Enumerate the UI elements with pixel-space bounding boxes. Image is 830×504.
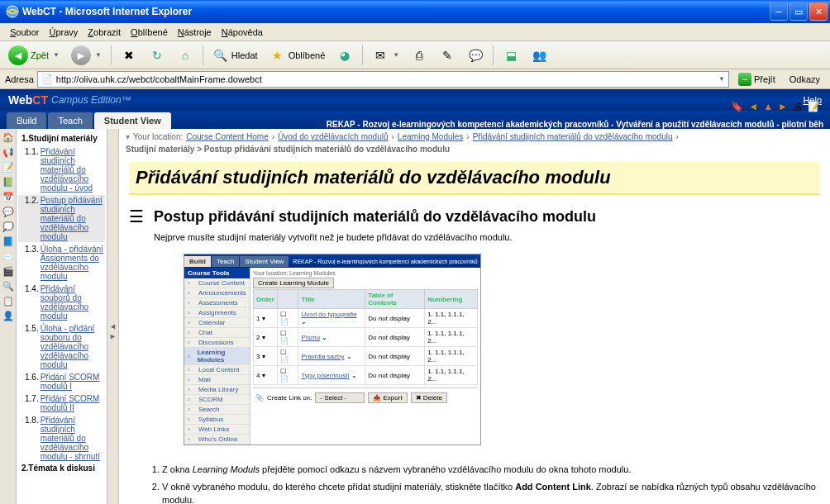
embedded-screenshot: Build Teach Student View REKAP - Rozvoj … (184, 254, 481, 445)
address-input[interactable]: 📄 http://oliva.uhk.cz/webct/cobaltMainFr… (37, 71, 729, 88)
breadcrumb: ▾ Your location: Course Content Home › Ú… (126, 132, 823, 154)
tab-teach[interactable]: Teach (48, 112, 92, 129)
extra-button-1[interactable]: ⬓ (498, 44, 524, 67)
splitter[interactable]: ◄ ► (107, 129, 119, 504)
embed-side-item: ▫Who's Online (184, 435, 250, 445)
window-title: WebCT - Microsoft Internet Explorer (22, 6, 768, 17)
strip-assess-icon[interactable]: 📝 (2, 160, 15, 174)
history-button[interactable]: ◕ (332, 44, 358, 67)
forward-icon: ► (71, 45, 91, 65)
strip-media-icon[interactable]: 🎬 (2, 264, 15, 278)
chevron-down-icon[interactable]: ▼ (718, 75, 725, 83)
strip-announce-icon[interactable]: 📢 (2, 145, 15, 159)
home-button[interactable]: ⌂ (172, 44, 198, 67)
sidebar-item[interactable]: 1.5.Úloha - přidání souboru do vzdělávac… (18, 323, 105, 370)
mail-button[interactable]: ✉▼ (367, 44, 404, 67)
discuss-button[interactable]: 💬 (462, 44, 489, 67)
page-title: Přidávání studijních materiálů do vzdělá… (129, 162, 820, 195)
embed-side-item: ▫Assessments (184, 298, 250, 308)
embed-side-item: ▫Discussions (184, 338, 250, 348)
main-area: 🏠 📢 📝 📗 📅 💬 💭 📘 ✉️ 🎬 🔍 📋 👤 1.Studijní ma… (0, 129, 830, 504)
icon-strip: 🏠 📢 📝 📗 📅 💬 💭 📘 ✉️ 🎬 🔍 📋 👤 (0, 129, 17, 504)
strip-learning-icon[interactable]: 📘 (2, 235, 15, 248)
go-icon: → (738, 73, 751, 86)
window-titlebar: WebCT - Microsoft Internet Explorer ─ ▭ … (0, 0, 830, 23)
history-icon: ◕ (336, 47, 353, 64)
menu-item[interactable]: Oblíbené (126, 26, 173, 39)
close-button[interactable]: ✕ (809, 2, 828, 21)
minimize-button[interactable]: ─ (770, 2, 788, 21)
sidebar-item[interactable]: 1.4.Přidávání souborů do vzdělávacího mo… (18, 283, 105, 321)
strip-discuss-icon[interactable]: 💭 (2, 220, 15, 233)
bc-link[interactable]: Přidávání studijních materiálů do vzdělá… (473, 132, 673, 141)
search-button[interactable]: 🔍Hledat (208, 44, 263, 67)
sidebar: 1.Studijní materiály 1.1.Přidávání studi… (17, 129, 107, 504)
strip-mail-icon[interactable]: ✉️ (2, 250, 15, 263)
embed-side-item: ▫Local Content (184, 365, 250, 375)
maximize-button[interactable]: ▭ (789, 2, 808, 21)
mail-icon: ✉ (372, 47, 389, 64)
embed-side-item: ▫Media Library (184, 385, 250, 395)
favorites-button[interactable]: ★Oblíbené (265, 44, 331, 67)
people-icon: 👥 (531, 47, 547, 64)
menu-item[interactable]: Nápověda (217, 26, 268, 39)
links-label[interactable]: Odkazy (785, 74, 825, 84)
menu-item[interactable]: Zobrazit (83, 26, 126, 39)
chevron-right-icon: ► (109, 332, 117, 340)
strip-assign-icon[interactable]: 📗 (2, 175, 15, 188)
embed-side-item: ▫Web Links (184, 425, 250, 435)
chevron-left-icon: ◄ (109, 322, 117, 330)
back-icon: ◄ (8, 45, 28, 65)
tab-student-view[interactable]: Student View (94, 112, 171, 129)
menu-item[interactable]: Úpravy (44, 26, 83, 39)
embed-create-button: Create Learning Module (253, 278, 334, 288)
intro-text: Nejprve musíte studijní materiály vytvoř… (154, 232, 820, 242)
instruction-item: Z okna Learning Moduls přejděte pomocí o… (162, 464, 820, 476)
instructions-list: Z okna Learning Moduls přejděte pomocí o… (162, 464, 820, 504)
sidebar-item[interactable]: 1.2.Postup přidávání studijních materiál… (18, 195, 105, 242)
sidebar-item[interactable]: 1.6.Přidání SCORM modulů I (18, 372, 105, 392)
strip-search-icon[interactable]: 🔍 (2, 279, 15, 292)
extra-button-2[interactable]: 👥 (526, 44, 552, 67)
chevron-down-icon: ▼ (95, 51, 102, 59)
webct-tabrow: Build Teach Student View REKAP - Rozvoj … (0, 111, 830, 129)
paragraph-icon: ☰ (129, 208, 144, 225)
section-heading: Postup přidávání studijních materiálů do… (154, 208, 820, 226)
chevron-down-icon[interactable]: ▾ (126, 132, 130, 141)
chevron-down-icon: ▼ (53, 51, 60, 59)
back-button[interactable]: ◄ Zpět ▼ (3, 42, 64, 69)
embed-tab-teach: Teach (212, 256, 239, 267)
ie-icon (6, 5, 19, 18)
embed-table-row: 1 ▾☐ 📄Úvod do typografie ⌄Do not display… (254, 309, 478, 328)
strip-calendar-icon[interactable]: 📅 (2, 190, 15, 203)
strip-syllabus-icon[interactable]: 📋 (2, 294, 15, 307)
embed-table: OrderTitleTable of ContentsNumbering 1 ▾… (253, 289, 478, 385)
go-button[interactable]: → Přejít (732, 70, 781, 88)
embed-table-row: 4 ▾☐ 📄Typy písemností ⌄Do not display1. … (254, 366, 478, 385)
print-icon: ⎙ (411, 47, 427, 64)
bc-link[interactable]: Úvod do vzdělávacích modulů (278, 132, 388, 141)
print-button[interactable]: ⎙ (406, 44, 432, 67)
strip-chat-icon[interactable]: 💬 (2, 205, 15, 218)
stop-button[interactable]: ✖ (116, 44, 142, 67)
sidebar-item[interactable]: 1.8.Přidávání studijních materiálů do vz… (18, 415, 105, 462)
instruction-item: V okně vybraného modulu, do kterého chce… (162, 481, 820, 504)
browser-toolbar: ◄ Zpět ▼ ► ▼ ✖ ↻ ⌂ 🔍Hledat ★Oblíbené ◕ ✉… (0, 41, 830, 69)
sidebar-item[interactable]: 1.7.Přidání SCORM modulů II (18, 393, 105, 413)
bc-link[interactable]: Course Content Home (186, 132, 269, 141)
bc-link[interactable]: Learning Modules (398, 132, 464, 141)
edit-button[interactable]: ✎ (434, 44, 460, 67)
menu-item[interactable]: Nástroje (173, 26, 217, 39)
embed-side-item: ▫Course Content (184, 278, 250, 288)
sidebar-item[interactable]: 1.1.Přidávání studijních materiálů do vz… (18, 146, 105, 193)
strip-who-icon[interactable]: 👤 (2, 309, 15, 322)
embed-tab-student: Student View (240, 256, 289, 267)
forward-button[interactable]: ► ▼ (66, 42, 107, 69)
tab-build[interactable]: Build (7, 112, 46, 129)
strip-home-icon[interactable]: 🏠 (2, 131, 15, 144)
menu-item[interactable]: Soubor (5, 26, 44, 39)
embed-side-item: ▫Learning Modules (184, 348, 250, 365)
refresh-button[interactable]: ↻ (144, 44, 170, 67)
address-bar: Adresa 📄 http://oliva.uhk.cz/webct/cobal… (0, 69, 830, 89)
sidebar-item[interactable]: 1.3.Úloha - přidávání Assignments do vzd… (18, 244, 105, 282)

§ **Problem requirements**:
Copy the material above exactly and drop the pictures.

§ **Your solution**:
Enumerate the UI elements with pixel-space bounding boxes. Image is 830×504.
embedded-screenshot: Build Teach Student View REKAP - Rozvoj … (184, 254, 481, 445)
address-input[interactable]: 📄 http://oliva.uhk.cz/webct/cobaltMainFr… (37, 71, 729, 88)
breadcrumb: ▾ Your location: Course Content Home › Ú… (126, 132, 823, 154)
tab-teach[interactable]: Teach (48, 112, 92, 129)
extra-button-1[interactable]: ⬓ (498, 44, 524, 67)
splitter[interactable]: ◄ ► (107, 129, 119, 504)
embed-side-item: ▫Who's Online (184, 435, 250, 445)
window-title: WebCT - Microsoft Internet Explorer (22, 6, 768, 17)
strip-assess-icon[interactable]: 📝 (2, 160, 15, 174)
history-button[interactable]: ◕ (332, 44, 358, 67)
forward-icon: ► (71, 45, 91, 65)
strip-media-icon[interactable]: 🎬 (2, 264, 15, 278)
chevron-down-icon[interactable]: ▼ (718, 75, 725, 83)
strip-announce-icon[interactable]: 📢 (2, 145, 15, 159)
home-button[interactable]: ⌂ (172, 44, 198, 67)
sidebar-item[interactable]: 1.5.Úloha - přidání souboru do vzdělávac… (18, 323, 105, 370)
mail-button[interactable]: ✉▼ (367, 44, 404, 67)
discuss-button[interactable]: 💬 (462, 44, 489, 67)
page-title: Přidávání studijních materiálů do vzdělá… (129, 162, 820, 195)
embed-side-item: ▫Assessments (184, 298, 250, 308)
embed-side-item: ▫Discussions (184, 338, 250, 348)
main-area: 🏠 📢 📝 📗 📅 💬 💭 📘 ✉️ 🎬 🔍 📋 👤 1.Studijní ma… (0, 129, 830, 504)
icon-strip: 🏠 📢 📝 📗 📅 💬 💭 📘 ✉️ 🎬 🔍 📋 👤 (0, 129, 17, 504)
strip-learning-icon[interactable]: 📘 (2, 235, 15, 248)
go-icon: → (738, 73, 751, 86)
window-titlebar: WebCT - Microsoft Internet Explorer ─ ▭ … (0, 0, 830, 23)
history-icon: ◕ (336, 47, 353, 64)
menu-item[interactable]: Oblíbené (126, 26, 173, 39)
close-button[interactable]: ✕ (809, 2, 828, 21)
minimize-button[interactable]: ─ (770, 2, 788, 21)
sidebar-item[interactable]: 1.4.Přidávání souborů do vzdělávacího mo… (18, 283, 105, 321)
strip-discuss-icon[interactable]: 💭 (2, 220, 15, 233)
bc-link[interactable]: Přidávání studijních materiálů do vzdělá… (473, 132, 673, 141)
search-button[interactable]: 🔍Hledat (208, 44, 263, 67)
sidebar: 1.Studijní materiály 1.1.Přidávání studi… (17, 129, 107, 504)
strip-mail-icon[interactable]: ✉️ (2, 250, 15, 263)
embed-side-item: ▫Local Content (184, 365, 250, 375)
maximize-button[interactable]: ▭ (789, 2, 808, 21)
mail-icon: ✉ (372, 47, 389, 64)
embed-side-item: ▫Media Library (184, 385, 250, 395)
favorites-button[interactable]: ★Oblíbené (265, 44, 331, 67)
people-icon: 👥 (531, 47, 547, 64)
menu-item[interactable]: Nápověda (217, 26, 268, 39)
links-label[interactable]: Odkazy (785, 74, 825, 84)
menu-item[interactable]: Zobrazit (83, 26, 126, 39)
chevron-right-icon: ► (109, 332, 117, 340)
strip-assign-icon[interactable]: 📗 (2, 175, 15, 188)
embed-side-item: ▫Web Links (184, 425, 250, 435)
chevron-left-icon: ◄ (109, 322, 117, 330)
back-icon: ◄ (8, 45, 28, 65)
tab-student-view[interactable]: Student View (94, 112, 171, 129)
menu-item[interactable]: Úpravy (44, 26, 83, 39)
embed-create-button: Create Learning Module (253, 278, 334, 288)
intro-text: Nejprve musíte studijní materiály vytvoř… (154, 232, 820, 242)
instruction-item: Z okna Learning Moduls přejděte pomocí o… (162, 464, 820, 476)
instructions-list: Z okna Learning Moduls přejděte pomocí o… (162, 464, 820, 504)
sidebar-item[interactable]: 1.2.Postup přidávání studijních materiál… (18, 195, 105, 242)
sidebar-item[interactable]: 1.6.Přidání SCORM modulů I (18, 372, 105, 392)
strip-search-icon[interactable]: 🔍 (2, 279, 15, 292)
extra-button-2[interactable]: 👥 (526, 44, 552, 67)
chevron-down-icon: ▼ (95, 51, 102, 59)
webct-tabrow: Build Teach Student View REKAP - Rozvoj … (0, 111, 830, 129)
paragraph-icon: ☰ (129, 208, 144, 225)
section-heading: Postup přidávání studijních materiálů do… (154, 208, 820, 226)
chevron-down-icon[interactable]: ▾ (126, 132, 130, 141)
chevron-down-icon: ▼ (53, 51, 60, 59)
back-button[interactable]: ◄ Zpět ▼ (3, 42, 64, 69)
embed-tab-teach: Teach (212, 256, 239, 267)
ie-icon (6, 5, 19, 18)
embed-table-row: 1 ▾☐ 📄Úvod do typografie ⌄Do not display… (254, 309, 478, 328)
strip-calendar-icon[interactable]: 📅 (2, 190, 15, 203)
strip-syllabus-icon[interactable]: 📋 (2, 294, 15, 307)
embed-table: OrderTitleTable of ContentsNumbering 1 ▾… (253, 289, 478, 385)
go-button[interactable]: → Přejít (732, 70, 781, 88)
embed-table-row: 4 ▾☐ 📄Typy písemností ⌄Do not display1. … (254, 366, 478, 385)
print-icon: ⎙ (411, 47, 427, 64)
bc-link[interactable]: Úvod do vzdělávacích modulů (278, 132, 388, 141)
print-button[interactable]: ⎙ (406, 44, 432, 67)
strip-chat-icon[interactable]: 💬 (2, 205, 15, 218)
stop-button[interactable]: ✖ (116, 44, 142, 67)
sidebar-item[interactable]: 1.8.Přidávání studijních materiálů do vz… (18, 415, 105, 462)
instruction-item: V okně vybraného modulu, do kterého chce… (162, 481, 820, 504)
browser-toolbar: ◄ Zpět ▼ ► ▼ ✖ ↻ ⌂ 🔍Hledat ★Oblíbené ◕ ✉… (0, 41, 830, 69)
sidebar-item[interactable]: 1.7.Přidání SCORM modulů II (18, 393, 105, 413)
bc-link[interactable]: Course Content Home (186, 132, 269, 141)
bc-link[interactable]: Learning Modules (398, 132, 464, 141)
edit-button[interactable]: ✎ (434, 44, 460, 67)
menu-item[interactable]: Nástroje (173, 26, 217, 39)
embed-side-item: ▫Course Content (184, 278, 250, 288)
sidebar-item[interactable]: 1.1.Přidávání studijních materiálů do vz… (18, 146, 105, 193)
strip-who-icon[interactable]: 👤 (2, 309, 15, 322)
embed-tab-student: Student View (240, 256, 289, 267)
forward-button[interactable]: ► ▼ (66, 42, 107, 69)
tab-build[interactable]: Build (7, 112, 46, 129)
strip-home-icon[interactable]: 🏠 (2, 131, 15, 144)
menu-item[interactable]: Soubor (5, 26, 44, 39)
embed-side-item: ▫Learning Modules (184, 348, 250, 365)
refresh-button[interactable]: ↻ (144, 44, 170, 67)
address-bar: Adresa 📄 http://oliva.uhk.cz/webct/cobal… (0, 69, 830, 89)
sidebar-item[interactable]: 1.3.Úloha - přidávání Assignments do vzd… (18, 244, 105, 282)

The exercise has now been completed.